# Engine swap or rebuild?



## Moonwatcher (Apr 1, 2015)

Advice needed as per the title, I have just purchased an X reg 225, but the previous owner ran it without oil :roll: 
The car is clean and straight but the bottom end sounds like a bag of spanners! 
I favour the rebuild, clean out the engine, new main bearings, big ends and rebore/pistons if needed but the swap would be quicker and cheaper??

I have a garage, engine crane and engine stand already
Discuss


----------



## Elsomrstt (May 7, 2015)

If yre in no hurry I would go for the rebuild, Then you know what you have in the engine.

GOOD LUCK


----------



## Boruki (Mar 2, 2014)

I not that long ago swapped my engine. I regularly regret not having the time or money to do a full rebuild and upgrade of the internals. In fact when I swapped over the engine the new one had some bearing damage and had to have it dropped out again anyway!


----------



## hang your idols (Jul 8, 2013)

If you keep the car a long time,rebuild the engine,upgraded and tuned;if you don`t,swap the engine.
I done the same for me,but the building cost it`s huge


----------



## Oranoco (Jan 10, 2016)

Rebuild would be my preffered option but it depends on your time and budget. When rebuilding there are often extra bits not factored in to the costs and it can soon spiral.

I'm about to start my "budget" rebuild for my A4 and already have £800 in parts sat here and it's getting more expensive.


----------



## bekov5 (Jan 20, 2010)

I was recently in a similar situation with my V6.

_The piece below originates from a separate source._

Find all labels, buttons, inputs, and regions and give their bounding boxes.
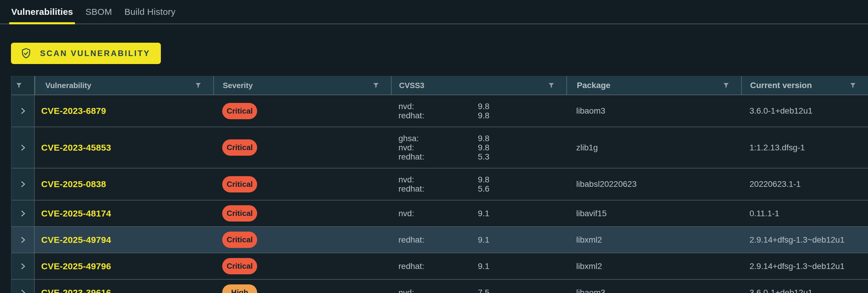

I opted for the rebuild option in the end. It wasn't cheap, £3800! but least I know jobs that may have needed doing in the future have now been done.


----------



## Moonwatcher (Apr 1, 2015)

I can get the engine bored and crank reground for £200  
want to locate pistons etc, 
going for a standard rebuild
then superchips remap +57hp 
Miltek exhaust and new air filter, any suggestions for pistons also


----------



## hang your idols (Jul 8, 2013)

I have JE pistons;but the weak point on this engines are the rods :wink:


----------



## Moonwatcher (Apr 1, 2015)

I've be told that oversize pistons are not avaliable but I find that unbeleivable, if this is true I will have to over bore and resleeve the block and the price is nearer £1000
any advice


----------



## spaceplace (Mar 10, 2013)

Can't you fit a mk2 2.0 block and pistons?


----------



## conlechi (May 6, 2006)

spaceplace said:


> Can't you fit a mk2 2.0 block and pistons?


Or a complete tfsi engine


----------



## 3TT3 (Aug 30, 2014)

conlechi said:


> spaceplace said:
> 
> 
> > Can't you fit a mk2 2.0 block and pistons?
> ...




When I did my first(and to date only) audi engine rebuild about 25 years ago :lolI was a precocious child) there were I think 3 standard sizes for piston/ring diameter and bearings /journals.
Like normal(from factory), 1st engine rebuild and second engine rebuild.After that itd be new engine or swap.
I only got as far as 1st engine rebuild, most of the parts came from South America


----------



## Gonzalo1495 (Oct 13, 2014)

Guys, why are we limiting the engine swap possibilities to the relatively new 2.0 TSI engines? Yall are completely overlooking the glorious 2.5 5 Cyl Turbo beast out of the Golf R and TT RS. 
If you have the disposable income to do that, I would literally donate money to see it done step by step, and in detail.


----------



## hang your idols (Jul 8, 2013)

2,5 it`s not easy to find and the cost for this it`s huge; 2.0 are common engines,easy to find and much cheaper.


----------



## Beunhaas (May 14, 2014)

A low milage 2.5 tfsi engine can be pocked up for 8k €.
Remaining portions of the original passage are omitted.